TASK GOAL:
Would you restate every entry that follows, word for word, and leave out the pictures?

Extracted page text data:
:::::

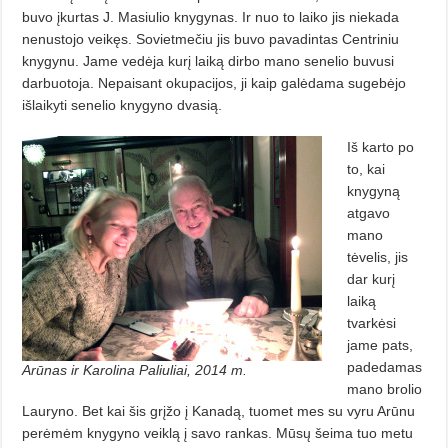
buvo įkurtas J. Masiulio knygynas. Ir nuo to laiko jis niekada
nenustojo veikęs. Sovietmečiu jis buvo pavadintas Centriniu
knygynu. Jame vedėja kurį laiką dirbo mano senelio buvusi
darbuotoja. Nepaisant okupacijos, ji kaip galėdama sugebėjo
išlaikyti senelio knygyno dvasią.
Iš karto po
to, kai
knygyną
atgavo
mano
tėvelis, jis
dar kurį
laiką
tvarkėsi
jame pats,
padedamas
Arūnas ir Karolina Paliuliai, 2014 m.
mano brolio
Lauryno. Bet kai šis grįžo į Kanadą, tuomet mes su vyru Arūnu
perėmėm knygyno veiklą į savo rankas. Mūsų šeima tuo metu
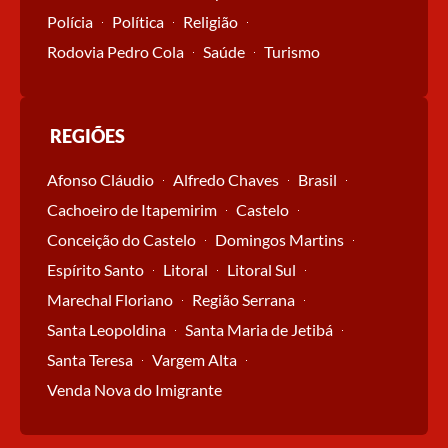
Polícia
Política
Religião
Rodovia Pedro Cola
Saúde
Turismo
REGIÕES
Afonso Cláudio
Alfredo Chaves
Brasil
Cachoeiro de Itapemirim
Castelo
Conceição do Castelo
Domingos Martins
Espírito Santo
Litoral
Litoral Sul
Marechal Floriano
Região Serrana
Santa Leopoldina
Santa Maria de Jetibá
Santa Teresa
Vargem Alta
Venda Nova do Imigrante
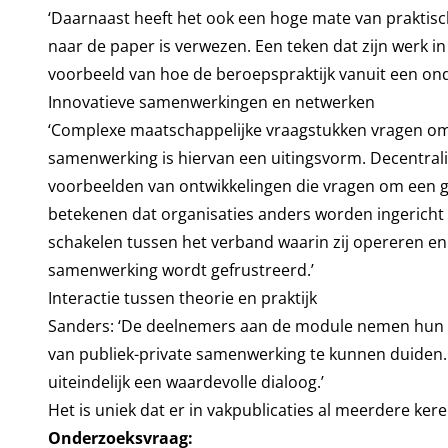
‘Daarnaast heeft het ook een hoge mate van praktische
naar de paper is verwezen. Een teken dat zijn werk in 
voorbeeld van hoe de beroepspraktijk vanuit een on
Innovatieve samenwerkingen en netwerken
‘Complexe maatschappelijke vraagstukken vragen om 
samenwerking is hiervan een uitingsvorm. Decentrali
voorbeelden van ontwikkelingen die vragen om een g
betekenen dat organisaties anders worden ingerich
schakelen tussen het verband waarin zij opereren en
samenwerking wordt gefrustreerd.’
Interactie tussen theorie en praktijk
Sanders: ‘De deelnemers aan de module nemen hun ei
van publiek-private samenwerking te kunnen duiden. 
uiteindelijk een waardevolle dialoog.’
Het is uniek dat er in vakpublicaties al meerdere ker
Onderzoeksvraag:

:::::

THE ANSWER:
buvo įkurtas J. Masiulio knygynas. Ir nuo to laiko jis niekada
nenustojo veikęs. Sovietmečiu jis buvo pavadintas Centriniu
knygynu. Jame vedėja kurį laiką dirbo mano senelio buvusi
darbuotoja. Nepaisant okupacijos, ji kaip galėdama sugebėjo
išlaikyti senelio knygyno dvasią.
Iš karto po
to, kai
knygyną
atgavo
mano
tėvelis, jis
dar kurį
laiką
tvarkėsi
jame pats,
padedamas
Arūnas ir Karolina Paliuliai, 2014 m.
mano brolio
Lauryno. Bet kai šis grįžo į Kanadą, tuomet mes su vyru Arūnu
perėmėm knygyno veiklą į savo rankas. Mūsų šeima tuo metu
Polícia
Política
Religião
Rodovia Pedro Cola
Saúde
Turismo
REGIÕES
Afonso Cláudio
Alfredo Chaves
Brasil
Cachoeiro de Itapemirim
Castelo
Conceição do Castelo
Domingos Martins
Espírito Santo
Litoral
Litoral Sul
Marechal Floriano
Região Serrana
Santa Leopoldina
Santa Maria de Jetibá
Santa Teresa
Vargem Alta
Venda Nova do Imigrante
‘Daarnaast heeft het ook een hoge mate van praktische
naar de paper is verwezen. Een teken dat zijn werk in 
voorbeeld van hoe de beroepspraktijk vanuit een on
Innovatieve samenwerkingen en netwerken
‘Complexe maatschappelijke vraagstukken vragen om 
samenwerking is hiervan een uitingsvorm. Decentrali
voorbeelden van ontwikkelingen die vragen om een g
betekenen dat organisaties anders worden ingerich
schakelen tussen het verband waarin zij opereren en
samenwerking wordt gefrustreerd.’
Interactie tussen theorie en praktijk
Sanders: ‘De deelnemers aan de module nemen hun ei
van publiek-private samenwerking te kunnen duiden. 
uiteindelijk een waardevolle dialoog.’
Het is uniek dat er in vakpublicaties al meerdere ker
Onderzoeksvraag:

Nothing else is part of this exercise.